Tom Brown III 01-18-2013 06:46 AM

"Damn near perfect form"
I came across this video from the 2008 crossfit games. I’m certain the depth and historical nuance is lost on me re: BBS, High rep O-lifts, crossfit etc. None the less, I thought some discussion/commentary might add value by considering the footage at face value.


The comment associated with the video (quoted below) touts “damn near perfect form” and is held up as a motivational tour de force. This is so frightening to me; when the video opens you can see a young girl (Kallista Pappas) in the right-background completely shitting the bed on her power jerk, then 10 seconds later another competitor in the left-background bombing out of her clean (‘supose those were “NO REPs!”)

Ms. Pappas admirably perseveres showing great courage and determination. And from that perspective her performance is truly impressive, but I have a teenage daughter myself. So I’m compelled to post here and solicit thoughts and a little perspective regarding the well being of competitors in this environment.

Here is the quote associated with the video:

“I was just rewatching this video the other day.
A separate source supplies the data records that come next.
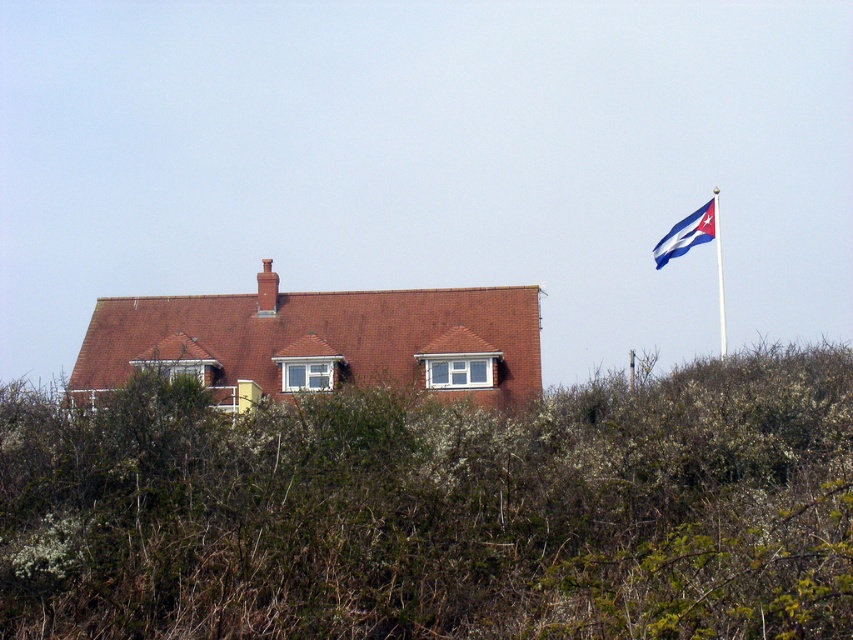 Can you confirm if blue fabric flag at upper right is smaller than white plastic flag pole at upper right?

Yes, blue fabric flag at upper right is smaller than white plastic flag pole at upper right.

Can you confirm if blue fabric flag at upper right is wider than white plastic flag pole at upper right?

In fact, blue fabric flag at upper right might be narrower than white plastic flag pole at upper right.

Is point (686, 220) positioned behind point (720, 305)?

No, (686, 220) is closer to viewer.

Where is `blue fabric flag at upper right`? blue fabric flag at upper right is located at coordinates (686, 234). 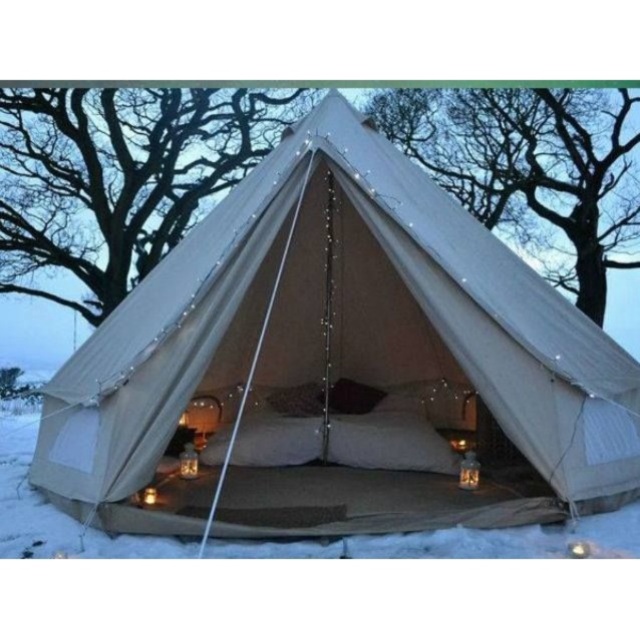 From the picture: Does beige canvas tent at center have a smaller size compared to white soft snow at center?

Correct, beige canvas tent at center occupies less space than white soft snow at center.

Does beige canvas tent at center lie behind white soft snow at center?

Yes, beige canvas tent at center is behind white soft snow at center.

Identify the location of beige canvas tent at center. (337, 364). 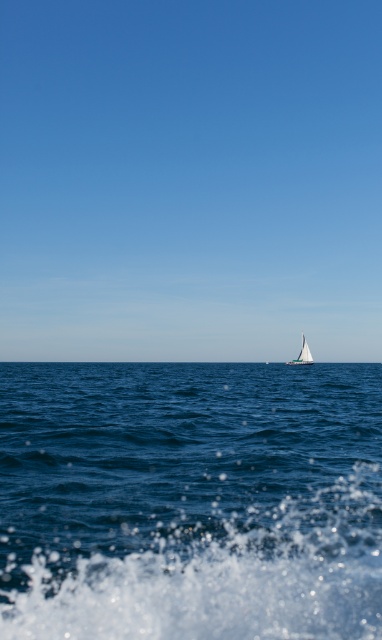 Question: Is blue liquid water at lower center behind white sailboat at center?

Choices:
 (A) no
 (B) yes

Answer: (A)

Question: Is blue liquid water at lower center behind white sailboat at center?

Choices:
 (A) yes
 (B) no

Answer: (B)

Question: Which object is closer to the camera taking this photo?

Choices:
 (A) white sailboat at center
 (B) blue liquid water at lower center

Answer: (B)

Question: Which object appears closest to the camera in this image?

Choices:
 (A) blue liquid water at lower center
 (B) white sailboat at center

Answer: (A)

Question: Among these objects, which one is nearest to the camera?

Choices:
 (A) white sailboat at center
 (B) blue liquid water at lower center

Answer: (B)

Question: Is blue liquid water at lower center below white sailboat at center?

Choices:
 (A) no
 (B) yes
It's of 14 year old Kallista Pappas at the 2008 Crossfit games doing 30 100 pound clean and jerks for time... thats pretty much her bodyweight... with damn near perfect form. Watch how quickly she drops back under the weight during the third pull... and look at how quick those elbows are. An unbelievable performance. This videographer was actually shooting one of the favorites, last year's womens overall winner Jolie Gentry (another animal), as she finished the last workout of the Games. After she finishes, the cameraman picks up on all the excitement behind Jolie... it's Kallista pounding through the same workout.... and the crowd 110% behind her. Remember......... this girl is only 14. Watch it, and then try to match that intensity in your next workout. Free motivation here people.”

colin dore 01-26-2013 06:56 PM

Once physical activity takes on a competitive nature, it automatically increases the likelihood of injury, that's just the way it is. My nieces are playing hockey, and its all fun and games now (ages 6 and 8), but I know that once they hit their teens, they will start a long life of sprains, strains, tears, bumps, bruises and breaks. If one is interested in crossfit for fitness they should avoid the competition side of it, for sure.

Javier Sanjuan 01-26-2013 11:20 PM

I have to take a different stance on this. Competitiveness, with the right coaching and environment, is REALLY beneficial. It helps develop the young child mentally and emotionally to handle victory and defeat. It instills discipline. If they have a disciplined coach, then those athletes will know that a deviation from optimal technique will increase their likelihood of being injured, less weight being lifted, and be involved in a training regimen that beats those principles into them on a daily basis. If they're just let loose to do whatever, then it's a problem. However, if their coach doesn't allow it during training, they most likely won't do it during a competition, either. If there was no competitiveness in fitness, then we wouldn't have World Strongest Man competitions, either. I think CrossFit took a weird turn and that there many things wrong with the culture they foster; if you have strict and disciplined coaches, much of that danger is mitigated.

colin dore 01-27-2013 07:39 PM

I agree that competitiveness is extremely beneficial, but if you push yourself to the limit at any type of physical activity, you will deal with an injury at some point.
From what i've seen of crossfit, the whole point seems to be to just let the athletes loose to do whatever! The sport is still in an embryonic stage, so we'll see where it ends up.